What is being asked: Restate the lines word for word, from the one containing "Gerenciar cookies (412, 883)" through the last line of the entries below, without any other lines.

─── Given records ───

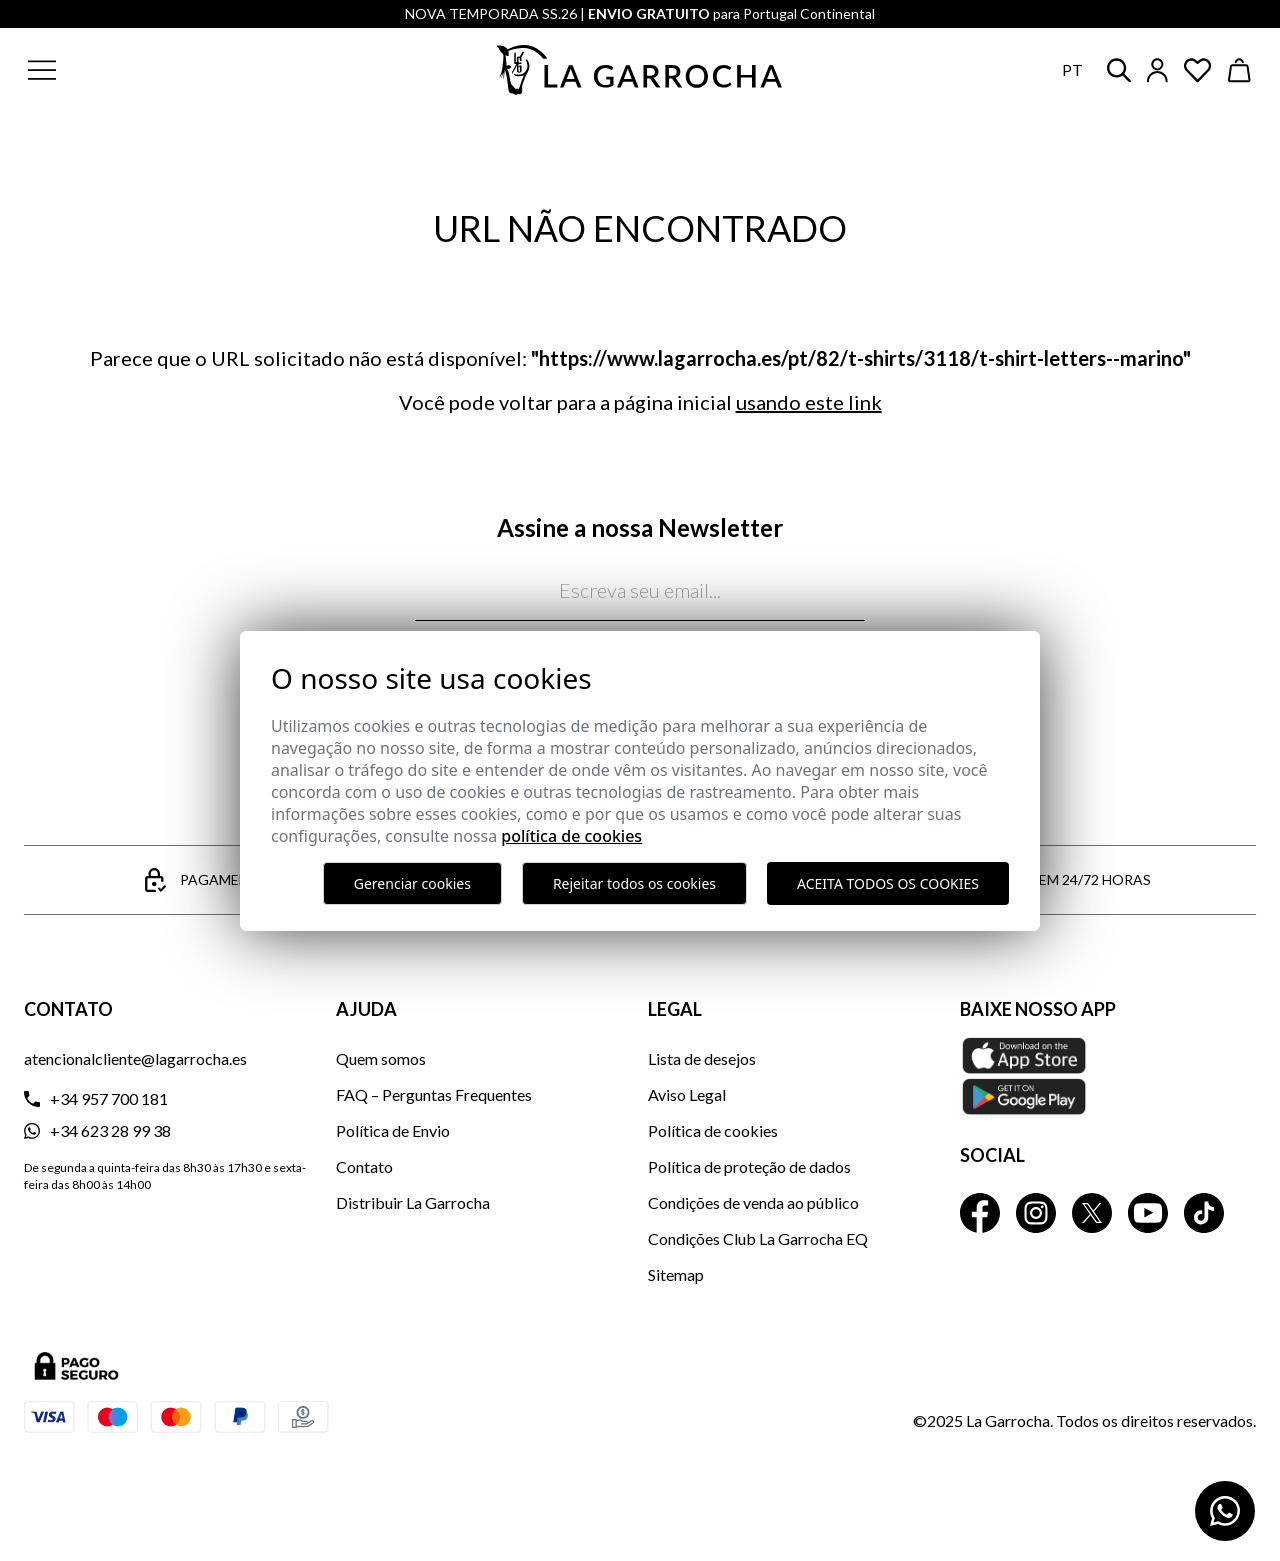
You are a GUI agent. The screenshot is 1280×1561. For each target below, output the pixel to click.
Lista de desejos (702, 1058)
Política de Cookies (571, 836)
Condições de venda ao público (753, 1202)
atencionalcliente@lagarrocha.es (135, 1058)
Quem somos (381, 1058)
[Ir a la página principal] (640, 70)
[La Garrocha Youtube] (1148, 1213)
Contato (364, 1166)
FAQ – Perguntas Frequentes (434, 1094)
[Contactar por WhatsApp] (1225, 1511)
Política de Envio (393, 1130)
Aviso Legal (687, 1094)
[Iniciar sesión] (1157, 70)
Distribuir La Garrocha (413, 1202)
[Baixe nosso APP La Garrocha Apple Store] (1108, 1076)
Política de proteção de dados (749, 1166)
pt (1072, 69)
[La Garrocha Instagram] (1036, 1213)
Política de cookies (713, 1130)
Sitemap (676, 1274)
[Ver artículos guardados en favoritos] (1198, 70)
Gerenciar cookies (412, 883)
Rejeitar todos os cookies (634, 883)
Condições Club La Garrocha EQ (758, 1238)
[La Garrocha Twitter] (1092, 1213)
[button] (163, 70)
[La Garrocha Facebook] (980, 1213)
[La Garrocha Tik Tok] (1204, 1213)
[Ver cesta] (1240, 70)
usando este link (809, 402)
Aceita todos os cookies (888, 883)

───

Answer:
Gerenciar cookies (412, 883)
Rejeitar todos os cookies (634, 883)
Condições Club La Garrocha EQ (758, 1238)
[La Garrocha Twitter] (1092, 1213)
[button] (163, 70)
[La Garrocha Facebook] (980, 1213)
[La Garrocha Tik Tok] (1204, 1213)
[Ver cesta] (1240, 70)
usando este link (809, 402)
Aceita todos os cookies (888, 883)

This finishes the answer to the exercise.